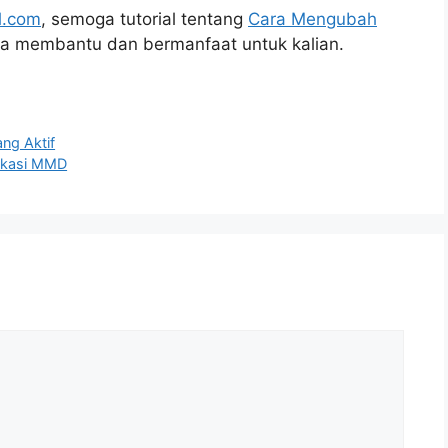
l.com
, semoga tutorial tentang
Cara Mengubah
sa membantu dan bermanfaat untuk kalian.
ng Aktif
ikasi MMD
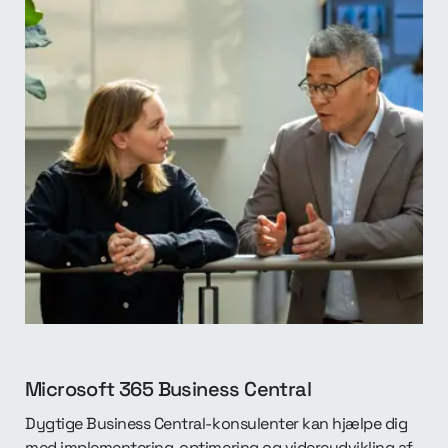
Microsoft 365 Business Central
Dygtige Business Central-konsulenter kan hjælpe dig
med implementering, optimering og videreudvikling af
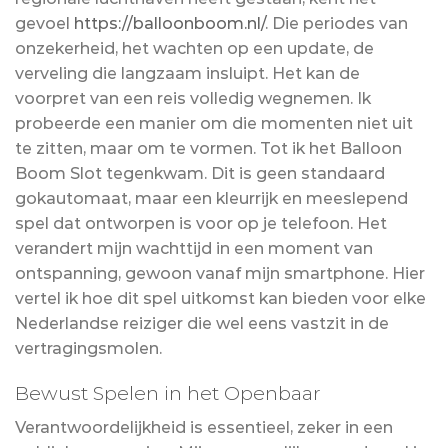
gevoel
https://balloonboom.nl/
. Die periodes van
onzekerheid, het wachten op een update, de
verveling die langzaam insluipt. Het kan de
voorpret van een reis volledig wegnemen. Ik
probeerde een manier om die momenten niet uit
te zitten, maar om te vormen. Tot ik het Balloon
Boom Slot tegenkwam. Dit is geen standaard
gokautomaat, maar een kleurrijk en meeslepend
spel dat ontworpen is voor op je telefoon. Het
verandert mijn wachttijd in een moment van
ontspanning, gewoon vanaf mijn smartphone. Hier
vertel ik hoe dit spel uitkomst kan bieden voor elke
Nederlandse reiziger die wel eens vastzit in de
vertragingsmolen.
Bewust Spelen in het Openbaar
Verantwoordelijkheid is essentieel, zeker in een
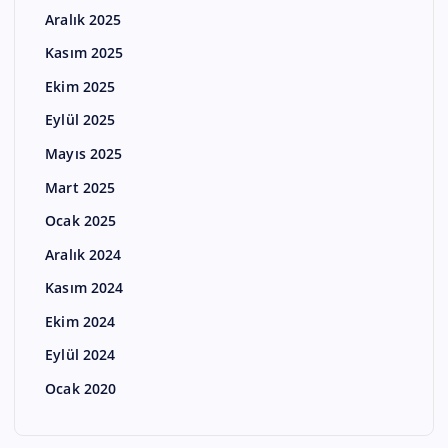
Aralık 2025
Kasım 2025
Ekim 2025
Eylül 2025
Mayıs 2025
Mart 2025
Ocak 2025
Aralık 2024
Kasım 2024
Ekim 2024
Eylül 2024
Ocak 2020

::::::

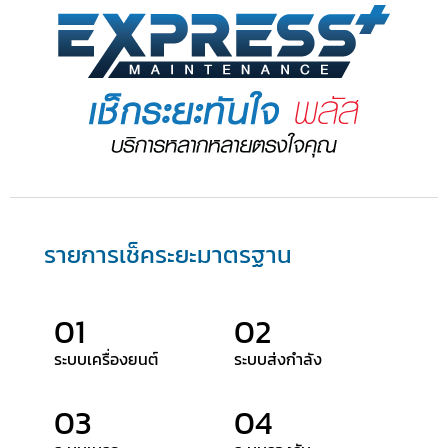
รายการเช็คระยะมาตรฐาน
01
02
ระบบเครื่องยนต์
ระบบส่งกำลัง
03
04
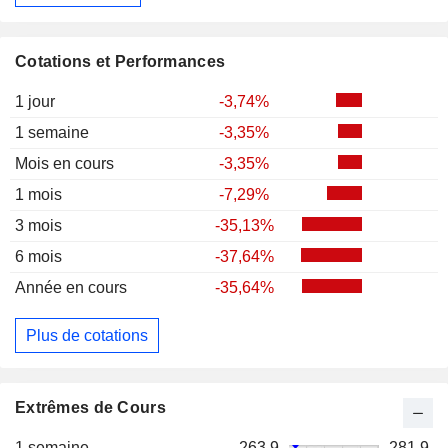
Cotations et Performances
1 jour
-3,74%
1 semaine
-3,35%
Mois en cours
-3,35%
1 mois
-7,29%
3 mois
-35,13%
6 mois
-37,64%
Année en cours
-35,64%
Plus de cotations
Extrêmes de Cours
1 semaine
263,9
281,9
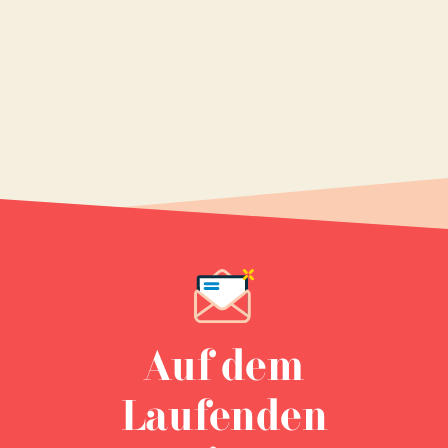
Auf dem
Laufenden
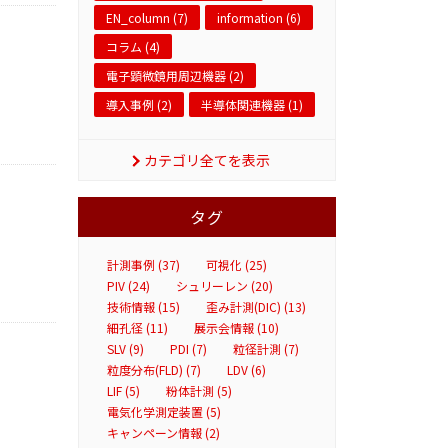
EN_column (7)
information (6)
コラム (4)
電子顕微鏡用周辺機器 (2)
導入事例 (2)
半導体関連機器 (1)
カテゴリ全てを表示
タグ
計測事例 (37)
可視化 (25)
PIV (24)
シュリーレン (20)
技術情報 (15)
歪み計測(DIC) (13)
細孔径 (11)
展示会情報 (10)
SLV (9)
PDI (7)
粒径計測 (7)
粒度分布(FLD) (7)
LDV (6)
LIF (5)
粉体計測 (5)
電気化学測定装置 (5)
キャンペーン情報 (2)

::::::

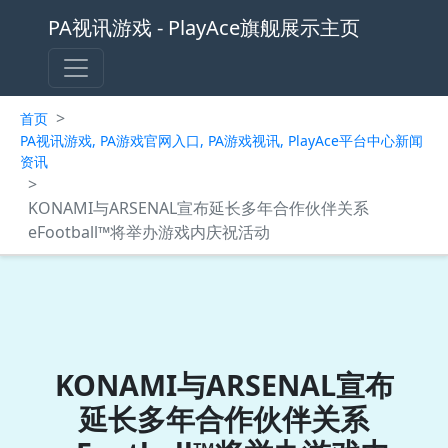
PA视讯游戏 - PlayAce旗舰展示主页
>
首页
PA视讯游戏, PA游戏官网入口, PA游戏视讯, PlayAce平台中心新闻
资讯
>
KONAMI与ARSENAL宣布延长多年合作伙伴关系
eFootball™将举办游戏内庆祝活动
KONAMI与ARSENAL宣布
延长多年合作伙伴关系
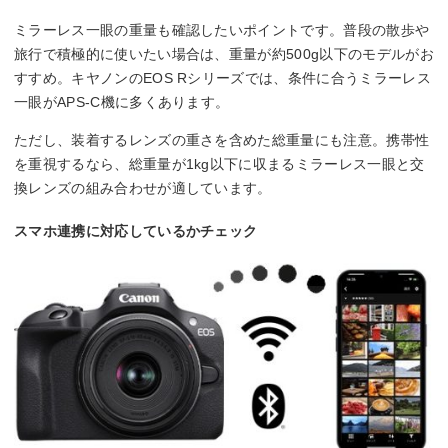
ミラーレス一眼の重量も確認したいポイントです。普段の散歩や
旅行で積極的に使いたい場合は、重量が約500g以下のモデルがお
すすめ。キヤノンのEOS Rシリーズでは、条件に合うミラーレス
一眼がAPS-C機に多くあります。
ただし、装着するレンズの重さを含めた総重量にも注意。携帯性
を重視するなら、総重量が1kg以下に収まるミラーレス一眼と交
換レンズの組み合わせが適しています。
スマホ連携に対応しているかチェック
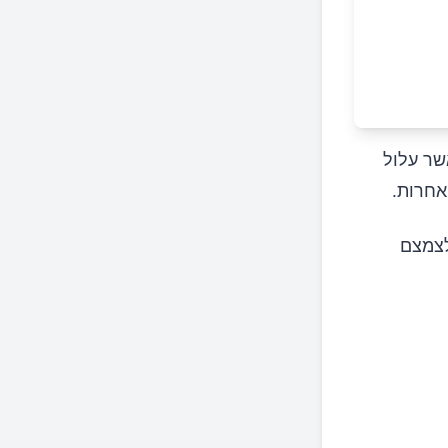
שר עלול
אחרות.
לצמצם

::::::

YOUR GOAL: State how many lines of the material contain the string "Business", with no other words.

EXERCISE RESPONSE: 2